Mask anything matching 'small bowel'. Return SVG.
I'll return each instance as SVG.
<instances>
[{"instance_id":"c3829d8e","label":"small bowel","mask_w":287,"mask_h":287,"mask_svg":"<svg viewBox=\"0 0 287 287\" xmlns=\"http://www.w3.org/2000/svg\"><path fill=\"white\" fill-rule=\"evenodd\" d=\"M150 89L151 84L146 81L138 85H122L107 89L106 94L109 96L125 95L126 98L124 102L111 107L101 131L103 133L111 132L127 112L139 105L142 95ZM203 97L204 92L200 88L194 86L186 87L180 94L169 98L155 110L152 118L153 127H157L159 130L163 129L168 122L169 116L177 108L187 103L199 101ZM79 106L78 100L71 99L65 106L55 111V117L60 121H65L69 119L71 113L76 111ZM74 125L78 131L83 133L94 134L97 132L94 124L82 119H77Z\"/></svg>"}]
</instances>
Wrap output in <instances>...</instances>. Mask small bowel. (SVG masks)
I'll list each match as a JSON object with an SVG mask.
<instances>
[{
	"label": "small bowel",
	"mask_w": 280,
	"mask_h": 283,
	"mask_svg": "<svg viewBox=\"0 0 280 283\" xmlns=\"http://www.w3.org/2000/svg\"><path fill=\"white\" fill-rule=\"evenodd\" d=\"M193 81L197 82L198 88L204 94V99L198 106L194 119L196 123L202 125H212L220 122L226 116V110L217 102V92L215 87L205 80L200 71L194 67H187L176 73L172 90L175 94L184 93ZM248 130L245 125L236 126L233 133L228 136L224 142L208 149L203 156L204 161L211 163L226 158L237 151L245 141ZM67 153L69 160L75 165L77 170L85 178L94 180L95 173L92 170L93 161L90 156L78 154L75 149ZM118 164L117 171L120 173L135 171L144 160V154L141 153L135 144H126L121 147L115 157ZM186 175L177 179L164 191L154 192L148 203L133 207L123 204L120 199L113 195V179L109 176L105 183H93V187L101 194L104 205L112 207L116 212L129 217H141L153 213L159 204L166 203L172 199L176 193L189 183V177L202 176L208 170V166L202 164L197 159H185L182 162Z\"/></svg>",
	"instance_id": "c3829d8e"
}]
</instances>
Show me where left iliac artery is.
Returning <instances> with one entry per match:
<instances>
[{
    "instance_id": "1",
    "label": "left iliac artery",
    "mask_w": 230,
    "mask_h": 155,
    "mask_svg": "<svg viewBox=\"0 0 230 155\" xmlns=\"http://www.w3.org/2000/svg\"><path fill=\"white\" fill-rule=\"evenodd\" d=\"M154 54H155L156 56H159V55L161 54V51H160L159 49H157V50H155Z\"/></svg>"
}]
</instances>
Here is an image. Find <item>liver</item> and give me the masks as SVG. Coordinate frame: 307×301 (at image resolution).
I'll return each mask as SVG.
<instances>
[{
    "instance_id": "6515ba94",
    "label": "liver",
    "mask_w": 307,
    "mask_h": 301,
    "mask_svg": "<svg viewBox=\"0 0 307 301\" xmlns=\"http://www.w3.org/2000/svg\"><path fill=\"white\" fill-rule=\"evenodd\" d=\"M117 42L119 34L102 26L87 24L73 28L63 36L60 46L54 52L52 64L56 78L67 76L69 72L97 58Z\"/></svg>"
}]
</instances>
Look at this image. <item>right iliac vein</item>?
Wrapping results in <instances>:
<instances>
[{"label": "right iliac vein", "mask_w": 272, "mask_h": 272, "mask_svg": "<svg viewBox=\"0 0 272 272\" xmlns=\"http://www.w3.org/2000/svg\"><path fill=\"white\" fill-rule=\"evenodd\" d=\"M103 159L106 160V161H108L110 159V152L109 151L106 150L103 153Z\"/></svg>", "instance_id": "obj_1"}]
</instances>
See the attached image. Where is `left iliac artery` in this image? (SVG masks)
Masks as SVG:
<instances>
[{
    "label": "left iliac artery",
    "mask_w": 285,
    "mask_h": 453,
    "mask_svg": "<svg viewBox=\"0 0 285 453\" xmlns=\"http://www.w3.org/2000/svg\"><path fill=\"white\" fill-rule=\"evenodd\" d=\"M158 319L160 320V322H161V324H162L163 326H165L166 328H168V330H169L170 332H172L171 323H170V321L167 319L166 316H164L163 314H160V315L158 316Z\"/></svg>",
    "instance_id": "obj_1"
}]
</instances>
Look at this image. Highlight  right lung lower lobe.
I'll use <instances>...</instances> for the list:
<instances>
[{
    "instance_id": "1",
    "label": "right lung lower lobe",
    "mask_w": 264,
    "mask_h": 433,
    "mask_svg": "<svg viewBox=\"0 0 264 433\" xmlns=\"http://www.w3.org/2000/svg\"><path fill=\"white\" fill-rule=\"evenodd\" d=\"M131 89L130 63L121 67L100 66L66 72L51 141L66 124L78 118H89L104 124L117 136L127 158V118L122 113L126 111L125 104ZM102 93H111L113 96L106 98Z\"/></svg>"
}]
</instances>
^^^^^^^^
◆ PROBLEM STATEMENT:
Looking at the data above, work out how many lines contain "liver" and answer with the figure only.

◆ EXERCISE SOLUTION:
2